Weiteres belgisches Gericht lehnt Auslieferung von Katalanen an Spanien ab

Symbolbild: Justiz in Belgien
Symbolbild: Justiz in Belgien

Spanien hat im Ringen um die Auslieferung von katalanischen Unabhängigkeitsführern im belgischen Exil eine weitere juristische Niederlage hinnehmen müssen. Ein Brüsseler Gericht lehnte am Donnerstag in zweiter Instanz die Auslieferung des früheren katalanischen Regionalministers Lluis Puig an Spanien ab, wie dieser im Kurzbotschaftendienst Twitter erklärte. Für andere exilierte Katalanen, insbesondere den früheren Regionalpräsidenten Carles Puigdemont, ist die Gerichtsentscheidung ein Zeichen der Hoffnung.

Im August hatte bereits ein Gericht in erster Instanz entschieden, dass der Oberste Gerichtshof in Madrid rechtlich nicht befugt sei, die Auslieferung Puigs zu ersuchen. Demnach hätten die katalanischen Behörden den Antrag stellen müssen. Die Brüsseler Staatsanwaltschaft legte dagegen Berufung ein.

Das Berufungsgericht bestätigte nun die Entscheidung vom August, nach Angaben von Puigs Verteidiger Christophe Marchand aber aus anderen Gründen. Die belgischen Richter sahen demnach „die Gefahr einer Verletzung des Rechts auf ein faires Verfahren“ in Spanien. Es habe „ernsthafte Anhaltspunkte“ dafür gegeben.

Marchand verwies auf die Prozesse, die den in Spanien gebliebenen Mitstreitern von Puigdemont und Puig gemacht wurden. Die Unabhängigkeitsbefürworter waren teils zu langjährigen Haftstrafen wegen Aufruhrs verurteilt worden. Der frühere katalanische Vize-Präsident Oriol Junqueras etwa erhielt eine 13-jährige Gefängnisstrafe. 

Puigdemont, Puig und einige weitere Katalanen waren nach der Zerschlagung der katalanischen Unabhängigkeitsbewegung durch den spanischen Zentralstaat nach Belgien ins Exil gegangen. Spanien hat bereits mehrmals erfolglos versucht, mittels europäischer Haftbefehle ihre Auslieferung zu erwirken.

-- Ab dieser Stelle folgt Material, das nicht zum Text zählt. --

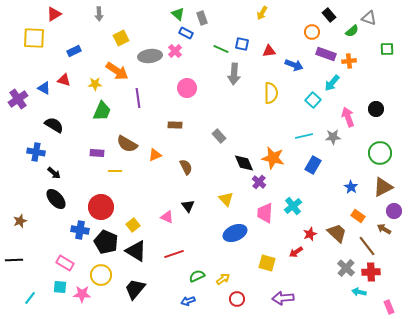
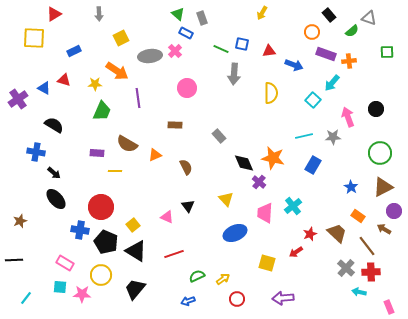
green square at (387, 49): moved 3 px down
cyan line at (30, 298): moved 4 px left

Im Fall von Puigdemont und dessen ehemaligem Gesundheitsminister Toni Comín hängt die Entscheidung über ein aktuelles Auslieferungsersuchen noch vom EU-Parlament ab. Beide Politiker waren im Mai 2019 in die europäische Volksvertretung gewählt worden und genießen dadurch Abgeordnetenimmunität. Ein Antrag auf Immunitätsaufhebung konnte seit Monaten wegen der Corona-Pandemie nicht bearbeitet werden, wie es aus Parlamentkreisen hieß.

Auch Junqueras war ins EU-Parlament gewählt worden, konnte sein Mandat wegen der Verurteilung jedoch nicht antreten.

Die katalanische Unabhängigkeitsbewegung hatte am 1. Oktober 2017 gegen den Willen Madrids ein Referendum abgehalten und die Unabhängigkeit Kataloniens ausgerufen. Die Zentralregierung in Madrid setzte daraufhin die Autonomie der Region aus und enthob die Regionalregierung ihres Amtes.